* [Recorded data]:
Start of Block

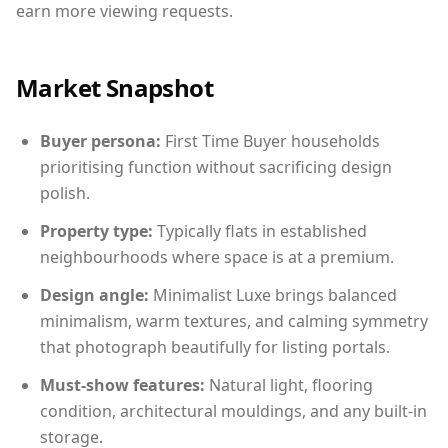
earn more viewing requests.
Market Snapshot
Buyer persona:
First Time Buyer households
prioritising function without sacrificing design
polish.
Property type:
Typically flats in established
neighbourhoods where space is at a premium.
Design angle:
Minimalist Luxe brings balanced
minimalism, warm textures, and calming symmetry
that photograph beautifully for listing portals.
Must-show features:
Natural light, flooring
condition, architectural mouldings, and any built-in
storage.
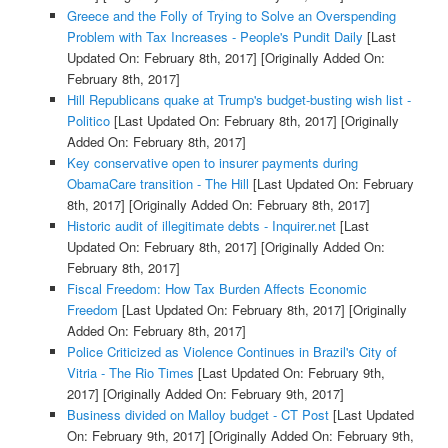
Greece and the Folly of Trying to Solve an Overspending
Problem with Tax Increases - People's Pundit Daily
[Last
Updated On: February 8th, 2017]
[Originally Added On:
February 8th, 2017]
Hill Republicans quake at Trump's budget-busting wish list -
Politico
[Last Updated On: February 8th, 2017]
[Originally
Added On: February 8th, 2017]
Key conservative open to insurer payments during
ObamaCare transition - The Hill
[Last Updated On: February
8th, 2017]
[Originally Added On: February 8th, 2017]
Historic audit of illegitimate debts - Inquirer.net
[Last
Updated On: February 8th, 2017]
[Originally Added On:
February 8th, 2017]
Fiscal Freedom: How Tax Burden Affects Economic
Freedom
[Last Updated On: February 8th, 2017]
[Originally
Added On: February 8th, 2017]
Police Criticized as Violence Continues in Brazil's City of
Vitria - The Rio Times
[Last Updated On: February 9th,
2017]
[Originally Added On: February 9th, 2017]
Business divided on Malloy budget - CT Post
[Last Updated
On: February 9th, 2017]
[Originally Added On: February 9th,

End of Block

Which lines above hold the string "Freedom"? Please copy all of them.

* [Solution to this exercise]:
Fiscal Freedom: How Tax Burden Affects Economic
Freedom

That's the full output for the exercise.